A Newton, Massachusetts doctor submitted overinflated claims to Medicare and MassHealth, the Massachusetts Medicaid program, for care he supposedly provided to nursing home patients. The consequences of his overblown actions require him to pay the two government healthcare programs $680,000 to resolve allegations that he violated the False Claims Act and committed healthcare fraud.
The Massachusetts doctor, who treated patients in long-term care facilities for approximately three decades, was audited by MassHealth. (This is the reason why his overinflated healthcare fraud scheme eventually burst.) Auditors examined nearly six years of claims for nursing home care that revealed false procedural codes and overestimations for how long certain services were provided to the residents.

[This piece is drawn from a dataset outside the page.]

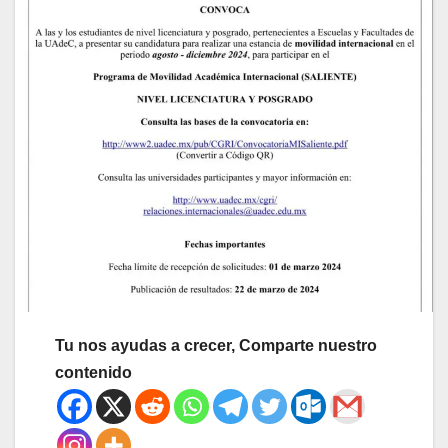
Tu nos ayudas a crecer, Comparte nuestro
contenido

Today’s article states that MassHealth requires providers to adhere to limitations on the number of billable visits allowed. (Apparently, only one evaluation was allowed per month, unless there was an emergency.) The Newton doctor didn’t abide by those limitations and billed for multiple visits even though they were not for emergency care. (In fact, 2,272 of those claims were not for medical emergencies.) He also neglected to use the correct codes when his non-physician employees provided care. (This means that MassHealth paid more than they should have for the services provided.) The audit report also stated that the doctor billed for more than $15,000 in services that supposedly occurred while he was overseas on 10 separate occasions.
As if this were not enough, the government determined that the doctor didn’t provide satisfactory oversight for his staff when prescribing medications. (His nurse practitioner and physician’s assistant dispensed 657 prescriptions with about one-third of those for narcotics including fentanyl, oxycodone and methadone.) Interestingly enough, the doctor told the auditors that he was not aware with the guidelines established by MassHealth, which is interesting because he had been practicing medicine for more than 30 years. (Fraudsters think they are special and immune to rules put in place to protect vulnerable citizens.)
Ironically, the doctor’s last name is Poor. While Dr. Poor enriched himself with funds intended for government healthcare beneficiaries, he will now have to pay back $265,896 to the Medicare program and $414,103 to the MassHealth program. (Easy come. Easy go.) He has also agreed to participate in a comprehensive compliance program which requires him to rectify some of the problems that were discovered during the audit in regards to policies, procedures, employee training and billing practices. (Let’s just say that it was a good move on his part to comply.) I hate to burst his bubble, but it looks like he’ll be watched pretty closely from here on out as he’ll be subject to annual on-site audits for the next three years.
Today’s “Fraud of the Day” is based on an article, “Newton Doctor Accused of Fraud To Pay $680K In Settlement,” posted on Patch.com on February 21, 2019.
NEWTON, MA – A Newton doctor has agreed to pay $680,000 to resolve allegations that he violated the False Claims Act by submitting inflated claims to Medicare and the Massachusetts Medicaid program (MassHealth) for care to nursing home patients, the US Attorney’s Office and the Attorney General announced Thursday.
“This doctor stole hundreds of thousands of dollars from MassHealth – taking away health care resources for those who are most in need,” said Attorney General Maura Healey in a statement. “We will continue to take action to defend the integrity of MassHealth and protect Massachusetts residents.”